* **What is required**
The task calls for every entry to be printed word for word, without the images.

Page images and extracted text
########

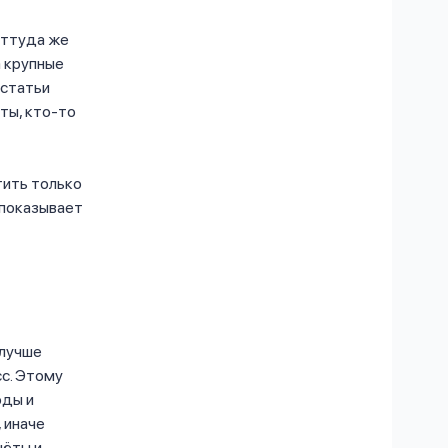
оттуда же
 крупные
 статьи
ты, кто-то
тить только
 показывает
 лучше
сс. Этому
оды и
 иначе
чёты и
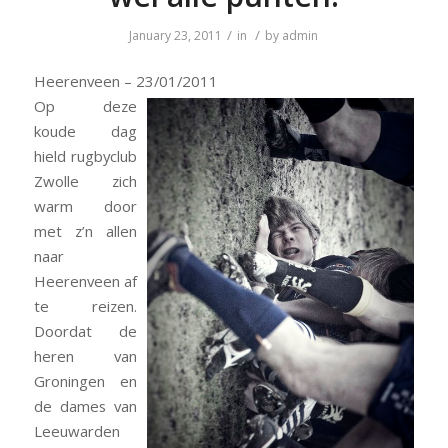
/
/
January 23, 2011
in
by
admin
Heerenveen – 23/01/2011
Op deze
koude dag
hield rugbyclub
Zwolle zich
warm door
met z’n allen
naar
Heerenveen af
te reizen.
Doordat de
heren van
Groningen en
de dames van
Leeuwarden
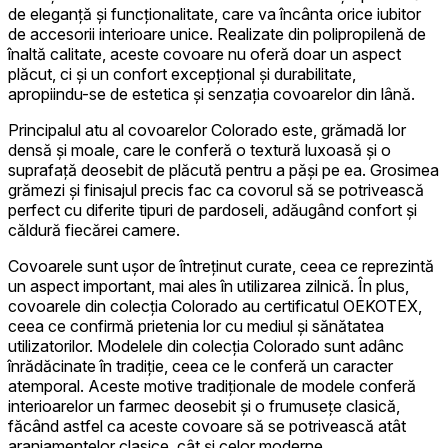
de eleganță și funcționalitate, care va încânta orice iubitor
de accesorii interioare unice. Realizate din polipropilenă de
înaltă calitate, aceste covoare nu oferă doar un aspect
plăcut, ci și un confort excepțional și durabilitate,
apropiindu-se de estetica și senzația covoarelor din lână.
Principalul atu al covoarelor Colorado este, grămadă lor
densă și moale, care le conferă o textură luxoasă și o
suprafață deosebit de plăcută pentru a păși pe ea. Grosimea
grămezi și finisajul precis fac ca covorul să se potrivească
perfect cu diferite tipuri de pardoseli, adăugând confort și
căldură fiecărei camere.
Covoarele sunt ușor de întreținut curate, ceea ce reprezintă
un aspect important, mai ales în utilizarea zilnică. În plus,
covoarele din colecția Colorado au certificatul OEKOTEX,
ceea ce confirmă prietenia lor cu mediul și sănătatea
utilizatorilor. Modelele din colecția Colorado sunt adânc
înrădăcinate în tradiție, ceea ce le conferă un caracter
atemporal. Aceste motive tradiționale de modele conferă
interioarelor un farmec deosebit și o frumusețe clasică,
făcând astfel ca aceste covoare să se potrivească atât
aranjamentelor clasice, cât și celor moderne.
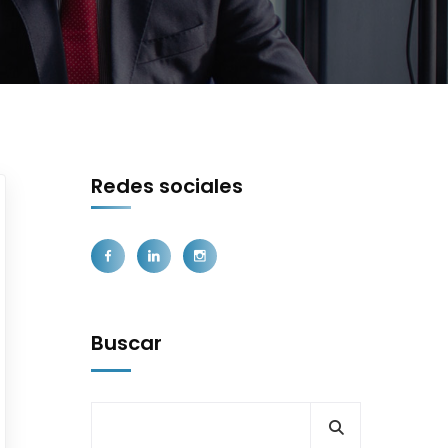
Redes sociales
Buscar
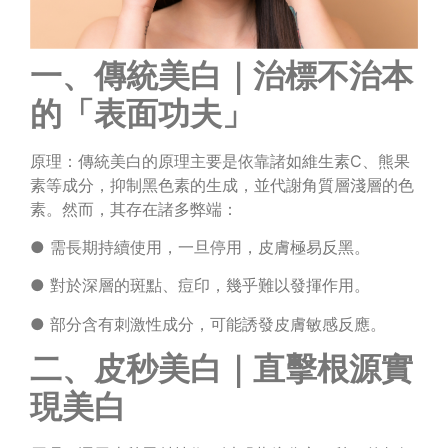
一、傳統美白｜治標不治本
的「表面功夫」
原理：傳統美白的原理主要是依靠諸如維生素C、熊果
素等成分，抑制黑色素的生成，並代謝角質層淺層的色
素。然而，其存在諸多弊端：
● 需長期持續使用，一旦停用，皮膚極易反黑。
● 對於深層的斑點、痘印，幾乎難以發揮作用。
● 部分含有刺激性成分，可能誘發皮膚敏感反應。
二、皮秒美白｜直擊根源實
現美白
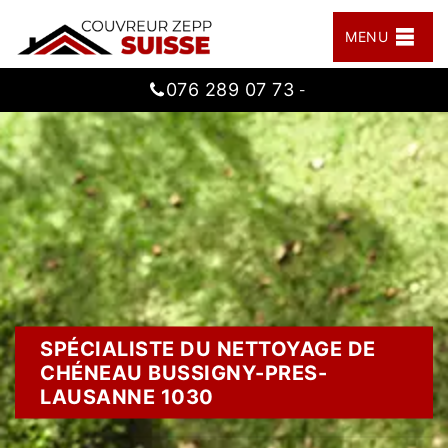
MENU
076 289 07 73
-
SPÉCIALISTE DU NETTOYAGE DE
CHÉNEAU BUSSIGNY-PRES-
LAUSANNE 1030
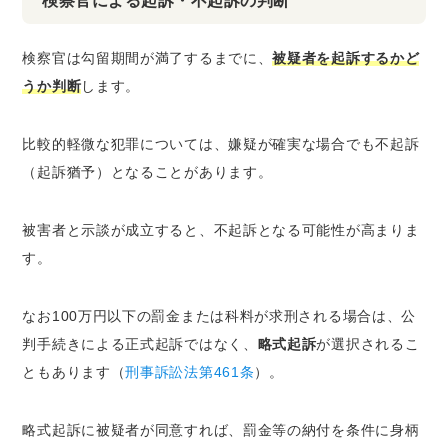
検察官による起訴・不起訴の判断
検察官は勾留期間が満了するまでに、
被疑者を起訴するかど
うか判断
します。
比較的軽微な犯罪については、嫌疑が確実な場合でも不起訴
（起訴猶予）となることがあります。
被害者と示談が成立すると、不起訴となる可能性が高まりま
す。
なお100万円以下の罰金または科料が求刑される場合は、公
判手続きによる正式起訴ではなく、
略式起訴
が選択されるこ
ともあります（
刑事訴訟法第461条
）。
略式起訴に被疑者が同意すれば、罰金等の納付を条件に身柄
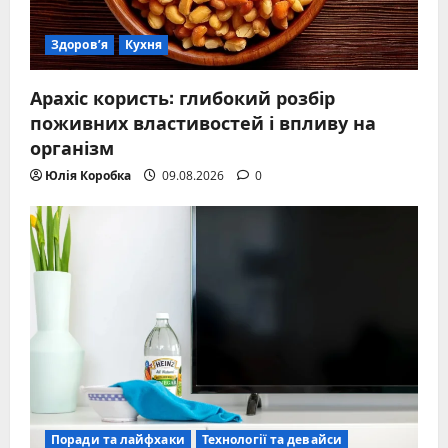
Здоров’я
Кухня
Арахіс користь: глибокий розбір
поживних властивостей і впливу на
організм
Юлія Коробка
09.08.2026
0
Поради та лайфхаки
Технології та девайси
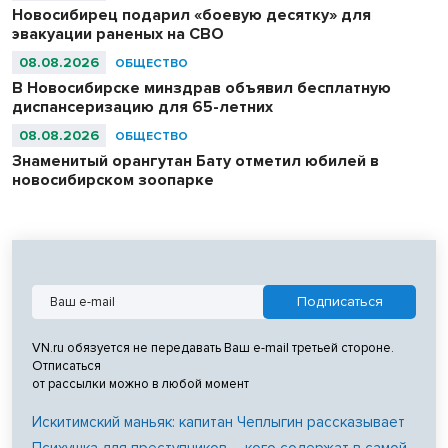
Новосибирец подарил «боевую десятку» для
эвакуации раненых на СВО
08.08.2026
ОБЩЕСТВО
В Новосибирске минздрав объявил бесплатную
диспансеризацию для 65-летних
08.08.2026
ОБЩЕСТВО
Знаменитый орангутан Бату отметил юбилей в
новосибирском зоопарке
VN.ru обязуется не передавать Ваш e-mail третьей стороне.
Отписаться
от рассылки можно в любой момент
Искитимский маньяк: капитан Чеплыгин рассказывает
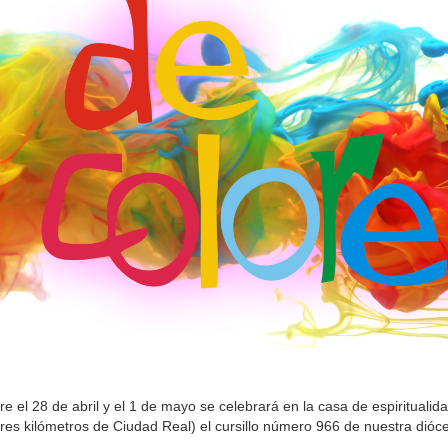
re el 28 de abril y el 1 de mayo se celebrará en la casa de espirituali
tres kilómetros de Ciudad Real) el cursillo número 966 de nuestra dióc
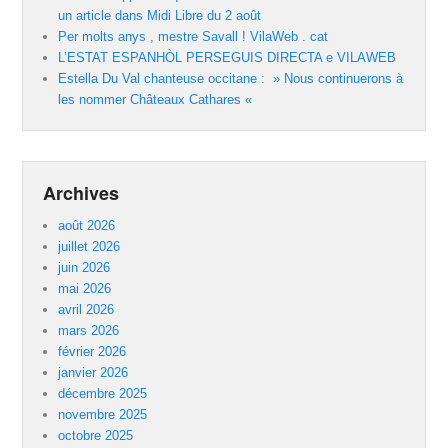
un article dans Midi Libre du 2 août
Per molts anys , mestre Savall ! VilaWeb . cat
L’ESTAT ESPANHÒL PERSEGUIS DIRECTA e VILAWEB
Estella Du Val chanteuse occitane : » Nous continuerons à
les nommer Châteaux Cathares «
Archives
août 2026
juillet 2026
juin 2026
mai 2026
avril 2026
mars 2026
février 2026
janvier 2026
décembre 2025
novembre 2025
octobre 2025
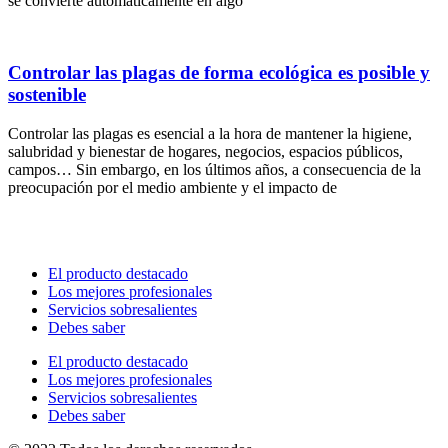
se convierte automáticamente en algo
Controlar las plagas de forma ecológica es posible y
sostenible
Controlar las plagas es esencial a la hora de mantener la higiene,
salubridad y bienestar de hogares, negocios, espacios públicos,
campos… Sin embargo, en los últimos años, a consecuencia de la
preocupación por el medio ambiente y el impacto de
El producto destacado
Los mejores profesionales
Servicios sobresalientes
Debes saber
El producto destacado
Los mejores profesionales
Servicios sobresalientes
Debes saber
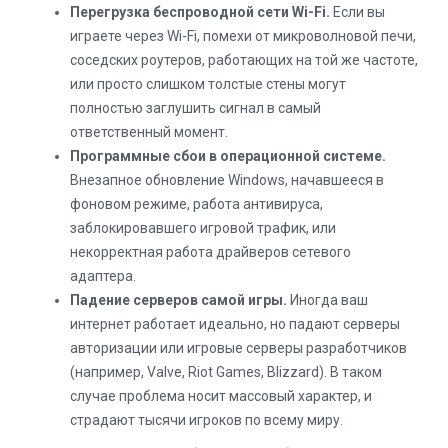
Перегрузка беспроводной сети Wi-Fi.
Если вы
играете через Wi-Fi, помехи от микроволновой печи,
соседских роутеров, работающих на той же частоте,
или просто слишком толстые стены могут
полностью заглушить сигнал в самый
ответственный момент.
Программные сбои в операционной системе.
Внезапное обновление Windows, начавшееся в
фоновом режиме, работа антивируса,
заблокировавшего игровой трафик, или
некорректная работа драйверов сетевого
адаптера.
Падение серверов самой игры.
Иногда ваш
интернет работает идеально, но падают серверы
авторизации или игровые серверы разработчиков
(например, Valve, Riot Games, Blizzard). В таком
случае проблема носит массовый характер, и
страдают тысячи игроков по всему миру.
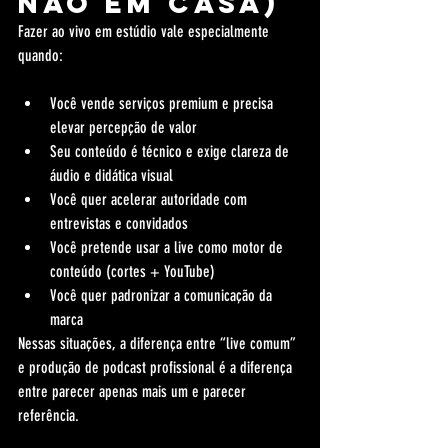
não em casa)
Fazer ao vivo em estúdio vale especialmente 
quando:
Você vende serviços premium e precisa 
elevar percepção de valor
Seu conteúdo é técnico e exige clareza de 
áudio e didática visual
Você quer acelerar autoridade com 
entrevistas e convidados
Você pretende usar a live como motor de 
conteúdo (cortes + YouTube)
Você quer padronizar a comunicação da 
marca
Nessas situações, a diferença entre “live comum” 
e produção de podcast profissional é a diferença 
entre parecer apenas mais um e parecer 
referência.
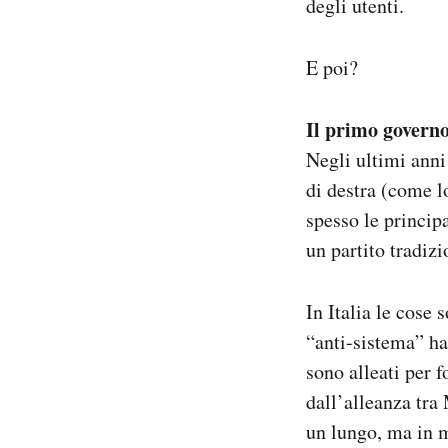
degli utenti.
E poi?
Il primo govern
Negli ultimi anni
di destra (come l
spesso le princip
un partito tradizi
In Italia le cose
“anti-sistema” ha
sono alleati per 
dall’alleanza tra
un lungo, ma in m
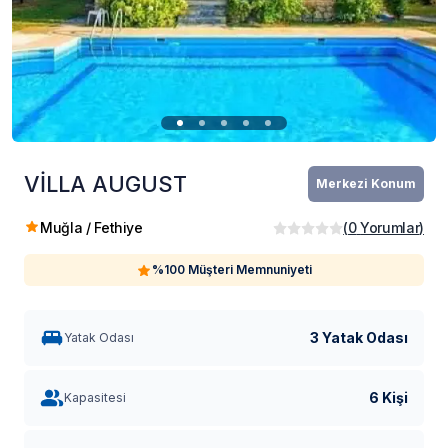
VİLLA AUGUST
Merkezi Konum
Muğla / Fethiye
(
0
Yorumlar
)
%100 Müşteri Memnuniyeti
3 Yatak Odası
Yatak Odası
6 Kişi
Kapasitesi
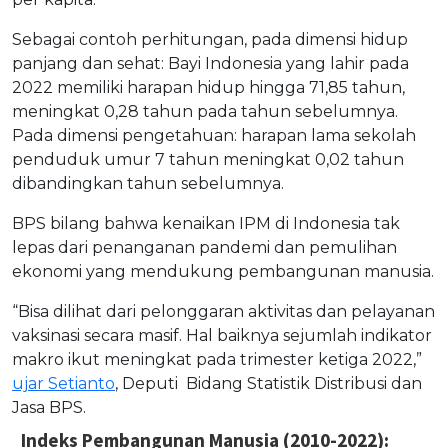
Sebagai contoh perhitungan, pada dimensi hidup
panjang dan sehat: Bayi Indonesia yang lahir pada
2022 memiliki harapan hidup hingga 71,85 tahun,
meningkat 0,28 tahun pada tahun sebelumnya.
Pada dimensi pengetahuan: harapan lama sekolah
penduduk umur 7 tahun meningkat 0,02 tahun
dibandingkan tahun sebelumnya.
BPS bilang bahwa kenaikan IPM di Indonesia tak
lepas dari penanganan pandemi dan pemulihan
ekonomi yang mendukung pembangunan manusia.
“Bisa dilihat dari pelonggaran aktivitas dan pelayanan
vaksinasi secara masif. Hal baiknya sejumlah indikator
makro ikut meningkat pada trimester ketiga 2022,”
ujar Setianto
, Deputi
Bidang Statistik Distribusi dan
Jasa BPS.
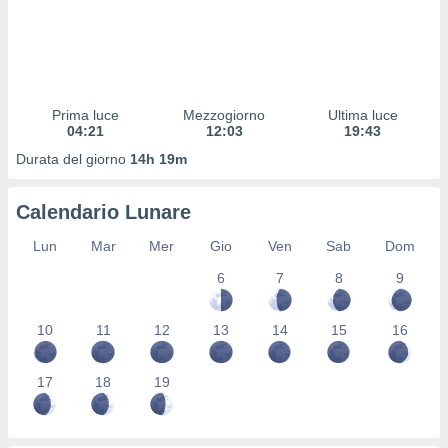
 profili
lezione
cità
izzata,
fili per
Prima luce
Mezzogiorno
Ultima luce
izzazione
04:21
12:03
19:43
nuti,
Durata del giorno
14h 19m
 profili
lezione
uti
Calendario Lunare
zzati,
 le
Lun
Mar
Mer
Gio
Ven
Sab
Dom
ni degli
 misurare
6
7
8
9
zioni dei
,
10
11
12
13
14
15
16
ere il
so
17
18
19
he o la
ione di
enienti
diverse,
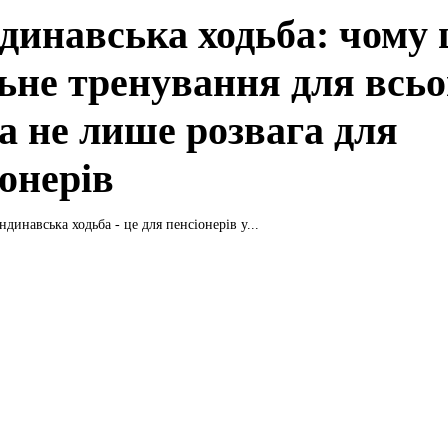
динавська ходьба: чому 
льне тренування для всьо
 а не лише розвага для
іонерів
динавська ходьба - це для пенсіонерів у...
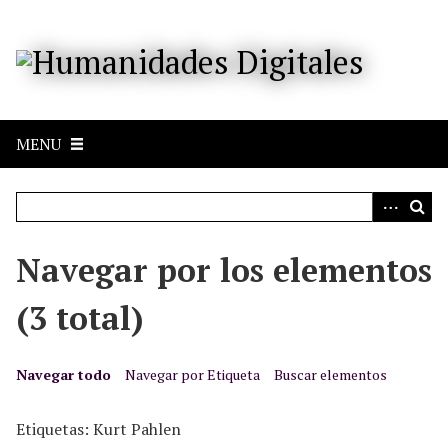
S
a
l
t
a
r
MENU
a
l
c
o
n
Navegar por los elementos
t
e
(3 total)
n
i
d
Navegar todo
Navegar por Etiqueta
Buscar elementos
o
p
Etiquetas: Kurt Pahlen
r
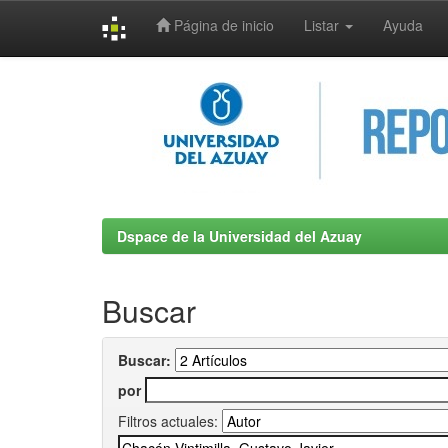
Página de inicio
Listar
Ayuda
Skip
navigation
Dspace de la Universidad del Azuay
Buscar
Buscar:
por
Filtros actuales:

########

* **Response box**
оттуда же
 крупные
 статьи
ты, кто-то
тить только
 показывает
 лучше
сс. Этому
оды и
 иначе
чёты и
/
/
January 23, 2011
in
by
admin
Heerenveen – 23/01/2011
Op deze
koude dag
hield rugbyclub
Zwolle zich
warm door
met z’n allen
naar
Heerenveen af
te reizen.
Doordat de
heren van
Groningen en
de dames van
Leeuwarden
de eleganță și funcționalitate, care va încânta orice iubitor
de accesorii interioare unice. Realizate din polipropilenă de
înaltă calitate, aceste covoare nu oferă doar un aspect
plăcut, ci și un confort excepțional și durabilitate,
apropiindu-se de estetica și senzația covoarelor din lână.
Principalul atu al covoarelor Colorado este, grămadă lor
densă și moale, care le conferă o textură luxoasă și o
suprafață deosebit de plăcută pentru a păși pe ea. Grosimea
grămezi și finisajul precis fac ca covorul să se potrivească
perfect cu diferite tipuri de pardoseli, adăugând confort și
căldură fiecărei camere.
Covoarele sunt ușor de întreținut curate, ceea ce reprezintă
un aspect important, mai ales în utilizarea zilnică. În plus,
covoarele din colecția Colorado au certificatul OEKOTEX,
ceea ce confirmă prietenia lor cu mediul și sănătatea
utilizatorilor. Modelele din colecția Colorado sunt adânc
înrădăcinate în tradiție, ceea ce le conferă un caracter
atemporal. Aceste motive tradiționale de modele conferă
interioarelor un farmec deosebit și o frumusețe clasică,
făcând astfel ca aceste covoare să se potrivească atât
aranjamentelor clasice, cât și celor moderne.
Redes sociales
Buscar
一、傳統美白｜治標不治本
的「表面功夫」
原理：傳統美白的原理主要是依靠諸如維生素C、熊果
素等成分，抑制黑色素的生成，並代謝角質層淺層的色
素。然而，其存在諸多弊端：
● 需長期持續使用，一旦停用，皮膚極易反黑。
● 對於深層的斑點、痘印，幾乎難以發揮作用。
● 部分含有刺激性成分，可能誘發皮膚敏感反應。
二、皮秒美白｜直擊根源實
現美白
MENU
076 289 07 73
-
SPÉCIALISTE DU NETTOYAGE DE
CHÉNEAU BUSSIGNY-PRES-
LAUSANNE 1030
検察官による起訴・不起訴の判断
検察官は勾留期間が満了するまでに、
被疑者を起訴するかど
うか判断
します。
比較的軽微な犯罪については、嫌疑が確実な場合でも不起訴
（起訴猶予）となることがあります。
被害者と示談が成立すると、不起訴となる可能性が高まりま
す。
なお100万円以下の罰金または科料が求刑される場合は、公
判手続きによる正式起訴ではなく、
略式起訴
が選択されるこ
ともあります（
刑事訴訟法第461条
）。
略式起訴に被疑者が同意すれば、罰金等の納付を条件に身柄
Здоров’я
Кухня
Арахіс користь: глибокий розбір
поживних властивостей і впливу на
організм
Юлія Коробка
09.08.2026
0
Поради та лайфхаки
Технології та девайси
Новосибирец подарил «боевую десятку» для
эвакуации раненых на СВО
08.08.2026
ОБЩЕСТВО
В Новосибирске минздрав объявил бесплатную
диспансеризацию для 65-летних
08.08.2026
ОБЩЕСТВО
Знаменитый орангутан Бату отметил юбилей в
новосибирском зоопарке
VN.ru обязуется не передавать Ваш e-mail третьей стороне.
Отписаться
от рассылки можно в любой момент
Искитимский маньяк: капитан Чеплыгин рассказывает
re el 28 de abril y el 1 de mayo se celebrará en la casa de espirituali
tres kilómetros de Ciudad Real) el cursillo número 966 de nuestra dióc
un article dans Midi Libre du 2 août
Per molts anys , mestre Savall ! VilaWeb . cat
L’ESTAT ESPANHÒL PERSEGUIS DIRECTA e VILAWEB
Estella Du Val chanteuse occitane : » Nous continuerons à
les nommer Châteaux Cathares «
Archives
août 2026
juillet 2026
juin 2026
mai 2026
avril 2026
mars 2026
février 2026
janvier 2026
décembre 2025
novembre 2025
octobre 2025
se convierte automáticamente en algo
Controlar las plagas de forma ecológica es posible y
sostenible
Controlar las plagas es esencial a la hora de mantener la higiene,
salubridad y bienestar de hogares, negocios, espacios públicos,
campos… Sin embargo, en los últimos años, a consecuencia de la
preocupación por el medio ambiente y el impacto de
El producto destacado
Los mejores profesionales
Servicios sobresalientes
Debes saber
El producto destacado
Los mejores profesionales
Servicios sobresalientes
Debes saber
Перегрузка беспроводной сети Wi-Fi.
Если вы
играете через Wi-Fi, помехи от микроволновой печи,
соседских роутеров, работающих на той же частоте,
или просто слишком толстые стены могут
полностью заглушить сигнал в самый
ответственный момент.
Программные сбои в операционной системе.
Внезапное обновление Windows, начавшееся в
фоновом режиме, работа антивируса,
заблокировавшего игровой трафик, или
некорректная работа драйверов сетевого
адаптера.
Падение серверов самой игры.
Иногда ваш
интернет работает идеально, но падают серверы
авторизации или игровые серверы разработчиков
(например, Valve, Riot Games, Blizzard). В таком
случае проблема носит массовый характер, и
страдают тысячи игроков по всему миру.
não em casa)
Fazer ao vivo em estúdio vale especialmente 
quando:
Você vende serviços premium e precisa 
elevar percepção de valor
Seu conteúdo é técnico e exige clareza de 
áudio e didática visual
Você quer acelerar autoridade com 
entrevistas e convidados
Você pretende usar a live como motor de 
conteúdo (cortes + YouTube)
Você quer padronizar a comunicação da 
marca
Nessas situações, a diferença entre “live comum” 
e produção de podcast profissional é a diferença 
entre parecer apenas mais um e parecer 
referência.
degli utenti.
E poi?
Il primo govern
Negli ultimi anni
di destra (come l
spesso le princip
un partito tradizi
In Italia le cose
“anti-sistema” ha
sono alleati per 
dall’alleanza tra
un lungo, ma in m
VİLLA AUGUST
Merkezi Konum
Muğla / Fethiye
(
0
Yorumlar
)
%100 Müşteri Memnuniyeti
3 Yatak Odası
Yatak Odası
6 Kişi
Kapasitesi
Sebagai contoh perhitungan, pada dimensi hidup
panjang dan sehat: Bayi Indonesia yang lahir pada
2022 memiliki harapan hidup hingga 71,85 tahun,
meningkat 0,28 tahun pada tahun sebelumnya.
Pada dimensi pengetahuan: harapan lama sekolah
penduduk umur 7 tahun meningkat 0,02 tahun
dibandingkan tahun sebelumnya.
BPS bilang bahwa kenaikan IPM di Indonesia tak
lepas dari penanganan pandemi dan pemulihan
ekonomi yang mendukung pembangunan manusia.
“Bisa dilihat dari pelonggaran aktivitas dan pelayanan
vaksinasi secara masif. Hal baiknya sejumlah indikator
makro ikut meningkat pada trimester ketiga 2022,”
ujar Setianto
, Deputi
Bidang Statistik Distribusi dan
Jasa BPS.
 profili
lezione
cità
izzata,
fili per
Prima luce
Mezzogiorno
Ultima luce
izzazione
04:21
12:03
19:43
nuti,
Durata del giorno
14h 19m
 profili
lezione
uti
Calendario Lunare
zzati,
 le
Lun
Mar
Mer
Gio
Ven
Sab
Dom
ni degli
 misurare
6
7
8
9
zioni dei
,
10
11
12
13
14
15
16
ere il
so
17
18
19
he o la
ione di
enienti
diverse,
динавська ходьба: чому 
льне тренування для всьо
 а не лише розвага для
іонерів
динавська ходьба - це для пенсіонерів у...
S
a
l
t
a
r
MENU
a
l
c
o
n
Navegar por los elementos
t
e
(3 total)
n
i
d
Navegar todo
Navegar por Etiqueta
Buscar elementos
o
p
Etiquetas: Kurt Pahlen
r
Página de inicio
Listar
Ayuda
Skip
navigation
Dspace de la Universidad del Azuay
Buscar
Buscar:
por
Filtros actuales:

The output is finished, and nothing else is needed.